Saya hampir mengabaikan Babylon karena saya pemegang Bitcoin, bukan pengguna DeFi

Saya hampir melewatkan Babylon sepenuhnya.
Sebagian besar BTC saya hanya diam di cold storage, dan saya bukan tipe orang yang terus memindahkan koin untuk mencari imbal hasil tambahan. Semakin sering saya melihat pengguna Ethereum mengejar peluang restaking, semakin saya merasa ekosistem itu dibangun untuk orang-orang yang memang sudah nyaman dengan DeFi.
Yang mengejutkan saya tentang Babylon bukan bagian hasil (yield)-nya. Melainkan perbedaan psikologisnya.
Dengan EigenLayer, saya selalu merasa bahwa saya sedang masuk ke mesin Ethereum yang jauh lebih besar dengan banyak komponen yang bergerak. Babylon terasa lebih fokus pada para pemegang Bitcoin yang secara alami lebih konservatif. Saya tidak menyangka itu akan berpengaruh, tapi ternyata itu membuat saya lebih bersedia mencobanya dulu dengan jumlah kecil.
Onboarding-nya tetap memakan waktu lebih lama daripada yang saya inginkan. Saya harus membaca dokumennya dua kali sebelum saya merasa yakin dengan apa yang saya tandatangani. Memang tidak sulit setelah Anda memahami alurnya, tetapi tetap saja terasa kurang “polished” dibanding beberapa platform staking yang lebih matang.

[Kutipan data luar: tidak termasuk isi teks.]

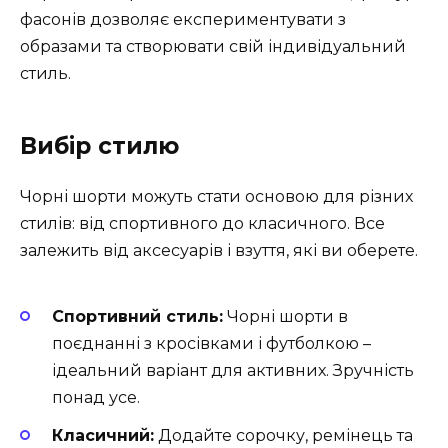
фасонів дозволяє експериментувати з
образами та створювати свій індивідуальний
стиль.
Вибір стилю
Чорні шорти можуть стати основою для різних
стилів: від спортивного до класичного. Все
залежить від аксесуарів і взуття, які ви оберете.
Спортивний стиль:
Чорні шорти в
поєднанні з кросівками і футболкою –
ідеальний варіант для активних. Зручність
понад усе.
Класичний:
Додайте сорочку, ремінець та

Bagian yang menarik adalah sekarang saya mengecek dasbor lebih sering daripada yang saya perkirakan. Bukan karena imbalannya besar, melainkan karena itu membuat saya berpikir bahwa BTC bisa ikut berpartisipasi di jaringan lain tanpa sepenuhnya meninggalkan pola pikir keamanan yang biasanya dimiliki para pemegang Bitcoin.
Saya masih penasaran apakah pola pikir itu benar-benar bisa berubah dalam skala besar, atau apakah sebagian besar BTC akan terus tetap menganggur apa pun seberapa baik infrastrukturnya berkembang.